Right? What monitor is likely to be up by more than 20% and monitor up by, you know, by double digit in mid teens. Right? So so, however, although the monitor notebook are so strong, TV, you know, were were caused the whole whole segment of last display drive last panel display driver to be down high single digit. So indeed, that is primarily TV.
Although, as I said, we just have to adapt, you know, actually, just earlier today. In fact, you know, one of our major customers in China, which previously announced to us, the suppliers, that in q three, they are they they are planning to cut back their TV production. And now they say they are changing their mind, and they've actually got orders for further TV outputs. So they say q three TV is likely to be at a level similar to q two and so on. So as I said earlier, when, you know, answering Tristan's questions, I said the market is evolving, and it appears to be looking more positive now than even a month ago or even two weeks ago.

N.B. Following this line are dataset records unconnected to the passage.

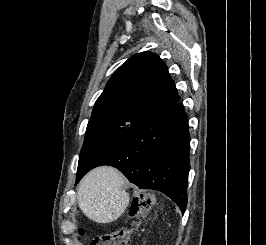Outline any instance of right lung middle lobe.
I'll use <instances>...</instances> for the list:
<instances>
[{"label":"right lung middle lobe","mask_w":266,"mask_h":245,"mask_svg":"<svg viewBox=\"0 0 266 245\" xmlns=\"http://www.w3.org/2000/svg\"><path fill=\"white\" fill-rule=\"evenodd\" d=\"M142 119L122 114L92 116L81 149L77 177L102 153L121 140Z\"/></svg>","instance_id":"dd1d6c3e"}]
</instances>
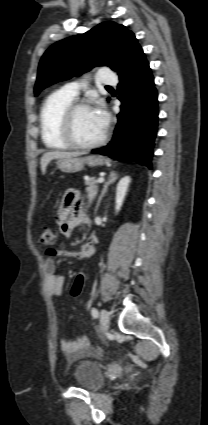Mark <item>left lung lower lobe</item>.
Segmentation results:
<instances>
[{"label":"left lung lower lobe","mask_w":208,"mask_h":425,"mask_svg":"<svg viewBox=\"0 0 208 425\" xmlns=\"http://www.w3.org/2000/svg\"><path fill=\"white\" fill-rule=\"evenodd\" d=\"M121 111L114 136L103 148L92 152L151 168L157 131L158 100L154 79L143 54L122 76L118 84Z\"/></svg>","instance_id":"obj_1"}]
</instances>
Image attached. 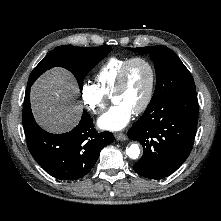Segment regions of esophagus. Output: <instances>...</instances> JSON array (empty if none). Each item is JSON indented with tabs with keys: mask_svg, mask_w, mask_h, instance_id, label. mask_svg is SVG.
<instances>
[{
	"mask_svg": "<svg viewBox=\"0 0 221 221\" xmlns=\"http://www.w3.org/2000/svg\"><path fill=\"white\" fill-rule=\"evenodd\" d=\"M114 136L118 141H125L127 139V136L121 132L115 133Z\"/></svg>",
	"mask_w": 221,
	"mask_h": 221,
	"instance_id": "esophagus-1",
	"label": "esophagus"
}]
</instances>
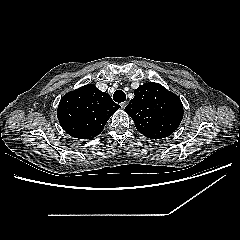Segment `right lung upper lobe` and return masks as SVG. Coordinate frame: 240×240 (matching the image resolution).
I'll return each instance as SVG.
<instances>
[{
  "label": "right lung upper lobe",
  "instance_id": "obj_1",
  "mask_svg": "<svg viewBox=\"0 0 240 240\" xmlns=\"http://www.w3.org/2000/svg\"><path fill=\"white\" fill-rule=\"evenodd\" d=\"M120 106L109 94L88 84L65 94L57 116L62 128L72 137L92 139L102 132L110 116Z\"/></svg>",
  "mask_w": 240,
  "mask_h": 240
}]
</instances>
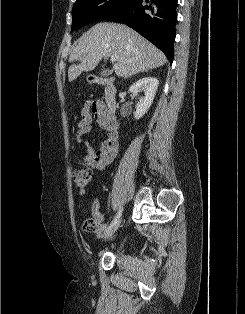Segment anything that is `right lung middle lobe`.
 Here are the masks:
<instances>
[{
	"label": "right lung middle lobe",
	"instance_id": "obj_1",
	"mask_svg": "<svg viewBox=\"0 0 245 314\" xmlns=\"http://www.w3.org/2000/svg\"><path fill=\"white\" fill-rule=\"evenodd\" d=\"M130 0H76L72 9L71 31L104 19Z\"/></svg>",
	"mask_w": 245,
	"mask_h": 314
}]
</instances>
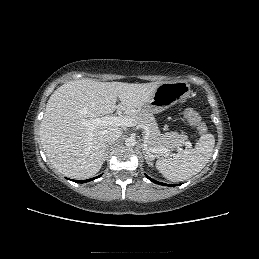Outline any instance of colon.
I'll use <instances>...</instances> for the list:
<instances>
[{"label":"colon","mask_w":259,"mask_h":259,"mask_svg":"<svg viewBox=\"0 0 259 259\" xmlns=\"http://www.w3.org/2000/svg\"><path fill=\"white\" fill-rule=\"evenodd\" d=\"M185 117L190 122V124L196 128L198 132L205 133L207 131L204 122L201 120V117L193 109H187L185 111Z\"/></svg>","instance_id":"1"}]
</instances>
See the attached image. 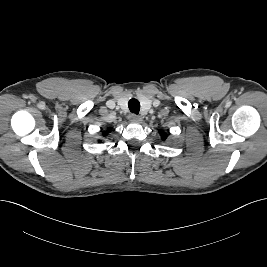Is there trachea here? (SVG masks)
<instances>
[{"label":"trachea","mask_w":267,"mask_h":267,"mask_svg":"<svg viewBox=\"0 0 267 267\" xmlns=\"http://www.w3.org/2000/svg\"><path fill=\"white\" fill-rule=\"evenodd\" d=\"M128 107L132 113L138 114L140 111V102L137 99L132 98L128 102Z\"/></svg>","instance_id":"obj_1"}]
</instances>
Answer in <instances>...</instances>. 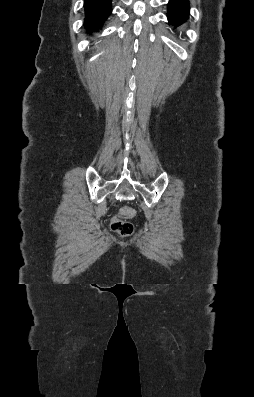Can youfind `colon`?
<instances>
[{"label": "colon", "mask_w": 254, "mask_h": 397, "mask_svg": "<svg viewBox=\"0 0 254 397\" xmlns=\"http://www.w3.org/2000/svg\"><path fill=\"white\" fill-rule=\"evenodd\" d=\"M135 216L133 208L123 206L118 210L117 215L111 219V229L121 237H129L134 232V226L129 219Z\"/></svg>", "instance_id": "colon-1"}]
</instances>
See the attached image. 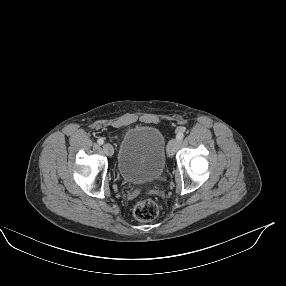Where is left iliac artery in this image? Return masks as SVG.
I'll return each mask as SVG.
<instances>
[{
	"mask_svg": "<svg viewBox=\"0 0 286 286\" xmlns=\"http://www.w3.org/2000/svg\"><path fill=\"white\" fill-rule=\"evenodd\" d=\"M176 138H177L179 141L182 140V139L184 138V132H183V131L178 132Z\"/></svg>",
	"mask_w": 286,
	"mask_h": 286,
	"instance_id": "44dca946",
	"label": "left iliac artery"
}]
</instances>
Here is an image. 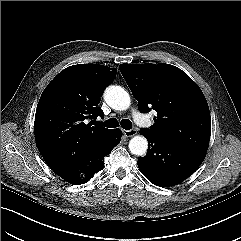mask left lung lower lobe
Here are the masks:
<instances>
[{
    "label": "left lung lower lobe",
    "mask_w": 241,
    "mask_h": 241,
    "mask_svg": "<svg viewBox=\"0 0 241 241\" xmlns=\"http://www.w3.org/2000/svg\"><path fill=\"white\" fill-rule=\"evenodd\" d=\"M148 140L146 156L138 159L141 173L154 185L168 187L192 175L205 158L203 151L166 142L140 130Z\"/></svg>",
    "instance_id": "obj_1"
}]
</instances>
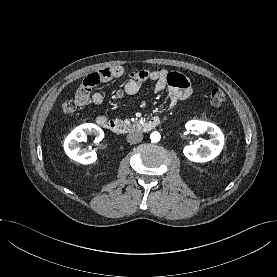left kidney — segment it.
Here are the masks:
<instances>
[{"label": "left kidney", "instance_id": "5707ae66", "mask_svg": "<svg viewBox=\"0 0 277 277\" xmlns=\"http://www.w3.org/2000/svg\"><path fill=\"white\" fill-rule=\"evenodd\" d=\"M187 130L198 133H207L209 140H203L197 144L185 146L184 155L193 162L204 163L217 157L224 145V135L220 128L213 123L192 120L186 124ZM201 147L198 151L197 148Z\"/></svg>", "mask_w": 277, "mask_h": 277}]
</instances>
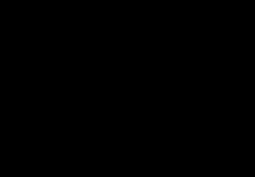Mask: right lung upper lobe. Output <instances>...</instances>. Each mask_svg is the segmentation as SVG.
Wrapping results in <instances>:
<instances>
[{"mask_svg":"<svg viewBox=\"0 0 255 177\" xmlns=\"http://www.w3.org/2000/svg\"><path fill=\"white\" fill-rule=\"evenodd\" d=\"M127 38L128 35L82 31L59 43L50 54L43 73L44 100L49 113L63 105L100 97L92 85L97 80V68L103 72L110 54L126 45Z\"/></svg>","mask_w":255,"mask_h":177,"instance_id":"1","label":"right lung upper lobe"}]
</instances>
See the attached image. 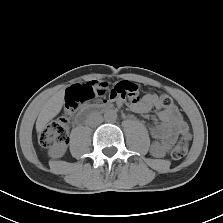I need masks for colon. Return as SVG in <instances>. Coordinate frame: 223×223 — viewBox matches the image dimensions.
Wrapping results in <instances>:
<instances>
[{
  "instance_id": "5ec220e1",
  "label": "colon",
  "mask_w": 223,
  "mask_h": 223,
  "mask_svg": "<svg viewBox=\"0 0 223 223\" xmlns=\"http://www.w3.org/2000/svg\"><path fill=\"white\" fill-rule=\"evenodd\" d=\"M138 91V86L130 81H120L110 89H108L106 84L96 81L72 85L65 94L66 117L47 125L39 134L40 145L50 147L56 143H64L67 140V122L81 103L103 96L107 92L110 99L135 98L138 95ZM159 104L164 108L169 107L172 105V99L168 95H162L159 98ZM188 146V137L181 136L172 148L171 156L174 159L184 157L188 151Z\"/></svg>"
}]
</instances>
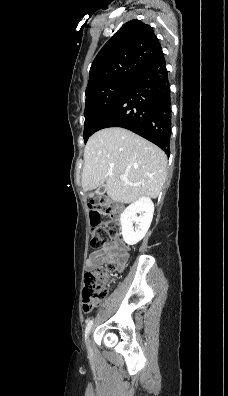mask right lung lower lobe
Returning <instances> with one entry per match:
<instances>
[{
    "mask_svg": "<svg viewBox=\"0 0 228 396\" xmlns=\"http://www.w3.org/2000/svg\"><path fill=\"white\" fill-rule=\"evenodd\" d=\"M170 84L164 54L136 77L99 121L96 131L122 127L144 137L170 155Z\"/></svg>",
    "mask_w": 228,
    "mask_h": 396,
    "instance_id": "98d812e1",
    "label": "right lung lower lobe"
}]
</instances>
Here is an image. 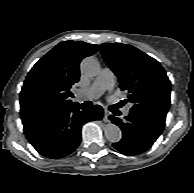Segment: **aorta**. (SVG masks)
<instances>
[{
  "label": "aorta",
  "instance_id": "762f6f07",
  "mask_svg": "<svg viewBox=\"0 0 194 193\" xmlns=\"http://www.w3.org/2000/svg\"><path fill=\"white\" fill-rule=\"evenodd\" d=\"M81 71L88 77H94L100 71V64L94 57H87L81 62ZM104 134L106 139L112 143H117L122 138L120 128L113 123L105 126Z\"/></svg>",
  "mask_w": 194,
  "mask_h": 193
}]
</instances>
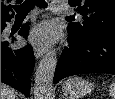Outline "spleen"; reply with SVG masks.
Segmentation results:
<instances>
[{
  "mask_svg": "<svg viewBox=\"0 0 115 99\" xmlns=\"http://www.w3.org/2000/svg\"><path fill=\"white\" fill-rule=\"evenodd\" d=\"M110 96L115 99V83L111 84L110 86Z\"/></svg>",
  "mask_w": 115,
  "mask_h": 99,
  "instance_id": "3e777b00",
  "label": "spleen"
}]
</instances>
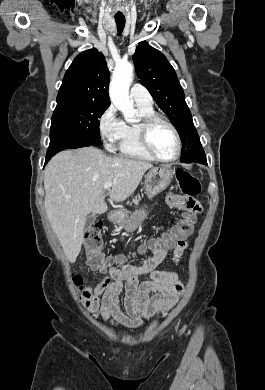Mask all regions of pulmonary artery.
Segmentation results:
<instances>
[{"instance_id":"1","label":"pulmonary artery","mask_w":265,"mask_h":390,"mask_svg":"<svg viewBox=\"0 0 265 390\" xmlns=\"http://www.w3.org/2000/svg\"><path fill=\"white\" fill-rule=\"evenodd\" d=\"M130 96L136 105L152 106V98L147 89L139 84L132 85Z\"/></svg>"}]
</instances>
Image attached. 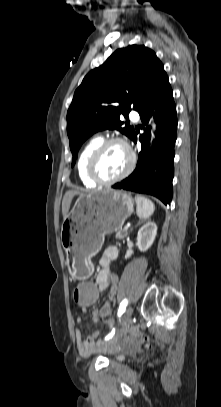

But I think overall, still, is a sector that is that is likely to be to suffer from some decline this year.
Speaker 6
Okay. Thank you. And then a second question on the WLO. I think you mentioned that your your customers are facility under shutdown. Can you give us a little bit more color on that, you know, which regional country and and when do you expect that, you know, that shutdown or the factory to restart?
Speaker 5
I can only tell you that the the country is not China. It is the module factory that we are instructed to ship our optics into. Right? And it has been that way since day one of our production. And, unfortunately, actually, towards the end of q three, that country started to impose a very strict incoming flights restrictions.
So we we actually together with our customers, we rush our our shipment towards the end of q three and early q end of q one and early q two. And thereafter, somewhere in April, that redact the entire region where the factory is located was completely shut down. So there's actually no no workers in the factory. There's not even people to receive our goods, and therefore, nobody can ship anything. And, I mean, that that kind of disruption, honestly, in our entire portfolio of shipments and operation was very rare, but it did happen.
Right? So I I would say in q one for WLO, we probably overshipped, and that that probably represent some cushion of some buffer of good inventory for the customers to use for their q two and q q '2 production, I would say. So and and q two, because of this unfortunate incident, double shipping is likely to be rather dramatically reduced from q one. And honestly, there's nothing we could do about.
Speaker 6
Okay. Got it. Thank you.
Speaker 5
Thank you, Jerry.
Speaker 0
Thank you. I'm showing no further questions at this time. I would like to turn it back over to the presenters for closing remarks.
Speaker 5
As a final note, Jackie Chan, our CFO, will maintain investor marketing activities and continue to attend investor conferences. We'll announce the details as they come about. Thank you, and have a nice day.
Speaker 0
Ladies and gentlemen, this concludes today's conference call. Thank you for participating, and have a wonderful day.